-------- Data to examine

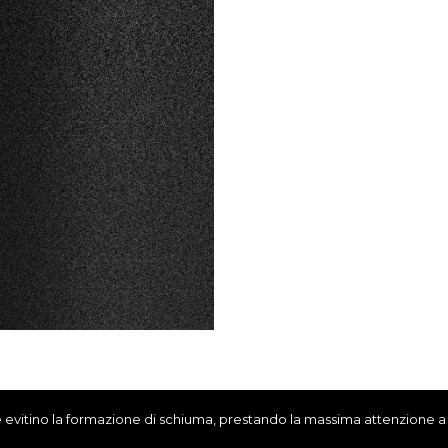
e evitino la formazione di schiuma, prestando la massima attenzione a n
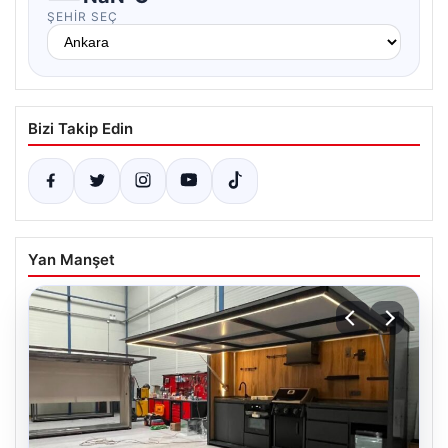
ŞEHIR SEÇ
Bizi Takip Edin
Yan Manşet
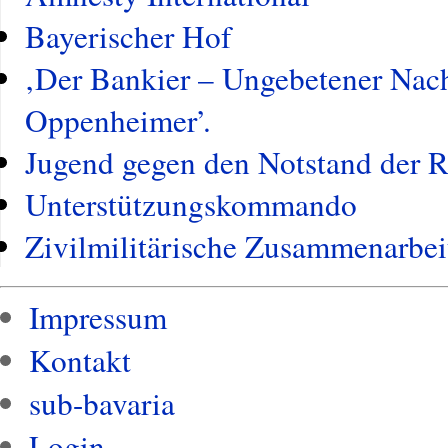
Bayerischer Hof
‚Der Bankier – Ungebetener Nach
Oppenheimer’.
Jugend gegen den Notstand der 
Unterstützungskommando
Zivilmilitärische Zusammenarbei
Impressum
Kontakt
sub-bavaria
Login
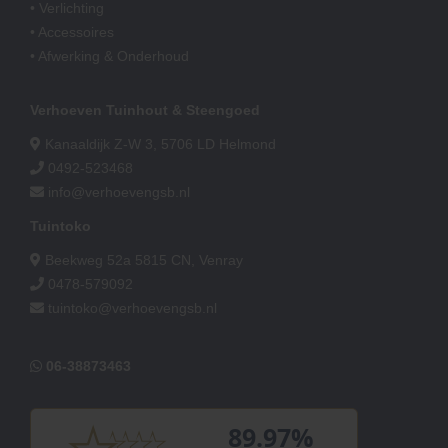
• Verlichting
• Accessoires
• Afwerking & Onderhoud
Verhoeven Tuinhout & Steengoed
Kanaaldijk Z-W 3, 5706 LD Helmond
0492-523468
info@verhoevengsb.nl
Tuintoko
Beekweg 52a 5815 CN, Venray
0478-579092
tuintoko@verhoevengsb.nl
06-38873463
89.97%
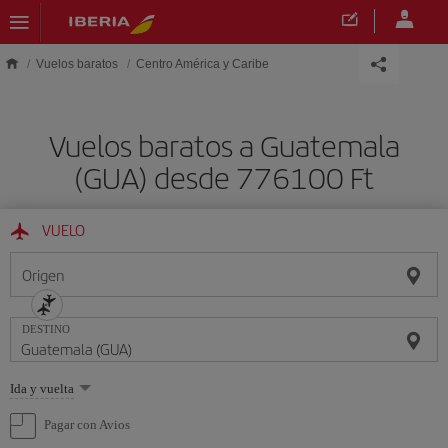
Saltar al contenido principal
Vuelos baratos
Centro América y Caribe
Vuelos baratos a Guatemala
(GUA) desde 776100 Ft
VUELO
Origen
DESTINO
Seleccione
Ida y vuelta
una
opción
Pagar con Avios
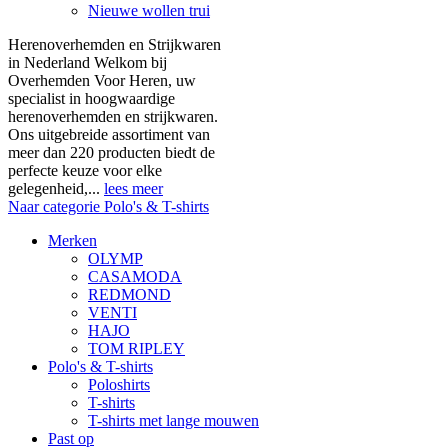
Nieuwe wollen trui
Herenoverhemden en Strijkwaren
in Nederland Welkom bij
Overhemden Voor Heren, uw
specialist in hoogwaardige
herenoverhemden en strijkwaren.
Ons uitgebreide assortiment van
meer dan 220 producten biedt de
perfecte keuze voor elke
gelegenheid,...
lees meer
Naar categorie Polo's & T-shirts
Merken
OLYMP
CASAMODA
REDMOND
VENTI
HAJO
TOM RIPLEY
Polo's & T-shirts
Poloshirts
T-shirts
T-shirts met lange mouwen
Past op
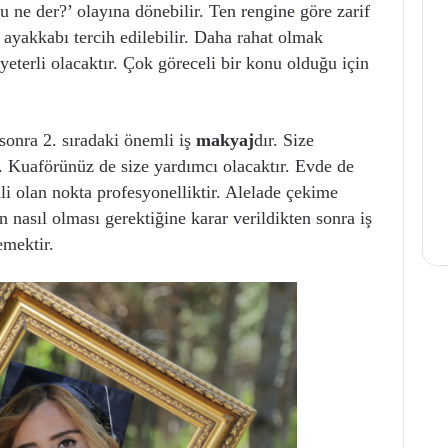
u ne der?’ olayına dönebilir. Ten rengine göre zarif
k ayakkabı tercih edilebilir. Daha rahat olmak
eterli olacaktır. Çok göreceli bir konu olduğu için
sonra 2. sıradaki önemli iş
makyaj
dır. Size
r. Kuaförünüz de size yardımcı olacaktır. Evde de
i olan nokta profesyonelliktir. Alelade çekime
 nasıl olması gerektiğine karar verildikten sonra iş
emektir.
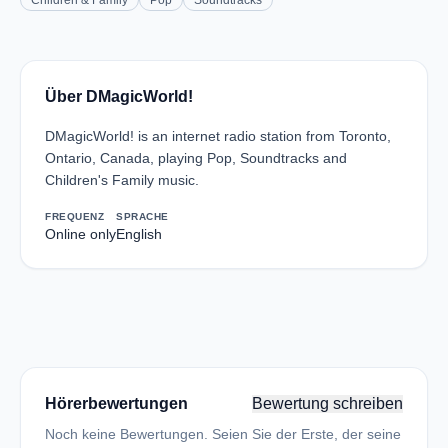
Children & Family
Pop
Soundtracks
Über DMagicWorld!
DMagicWorld! is an internet radio station from Toronto,
Ontario, Canada, playing Pop, Soundtracks and
Children's Family music.
FREQUENZ
SPRACHE
Online only
English
Hörerbewertungen
Bewertung schreiben
Noch keine Bewertungen. Seien Sie der Erste, der seine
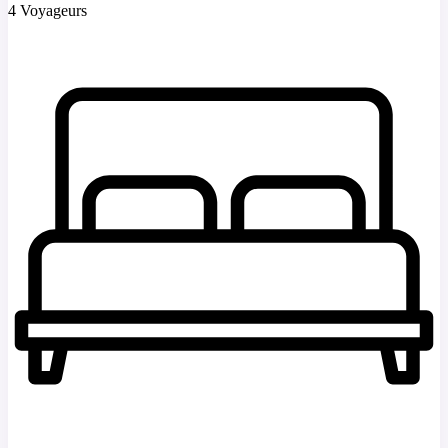
4 Voyageurs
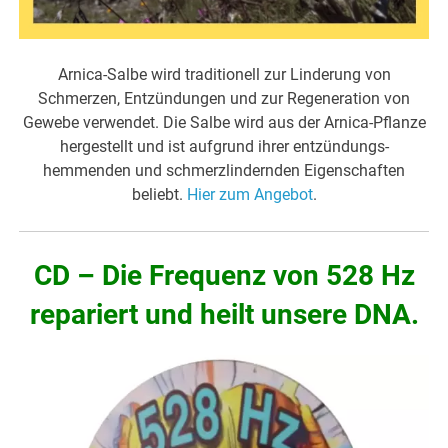
Arnica-Salbe wird traditionell zur Linderung von
Schmerzen, Entzündungen und zur Regeneration von
Gewebe verwendet. Die Salbe wird aus der Arnica-Pflanze
hergestellt und ist aufgrund ihrer entzündungs-
hemmenden und schmerzlindernden Eigenschaften
beliebt.
Hier zum Angebot
.
CD – Die Frequenz von 528 Hz
repariert und heilt unsere DNA.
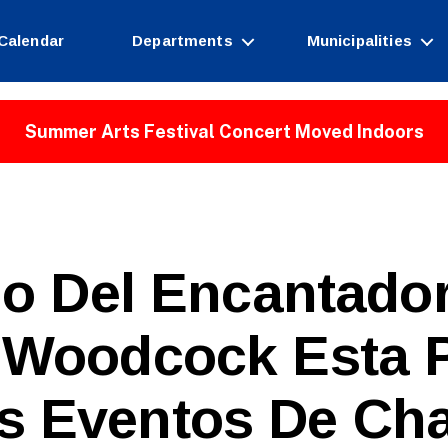
Calendar
Departments
Municipalities
Summer Arts Festival Concert Moved Indoors
o Del Encantador
e Woodcock Esta 
s Eventos De Cha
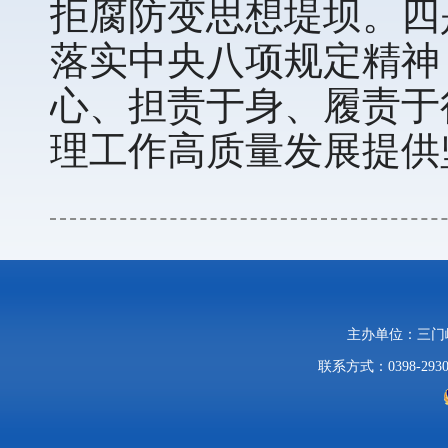
拒腐防变思想堤坝。四
落实中央八项规定精神
心、担责于身、履责于
理工作高质量发展提供
主办单位：三
联系方式：0398-2930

----------------

■ **The task**:
Find the string "sonra" in the listing and return every line that holds it.

■ **Task solution**:
sonra 2. sıradaki önemli iş
 nasıl olması gerektiğine karar verildikten sonra iş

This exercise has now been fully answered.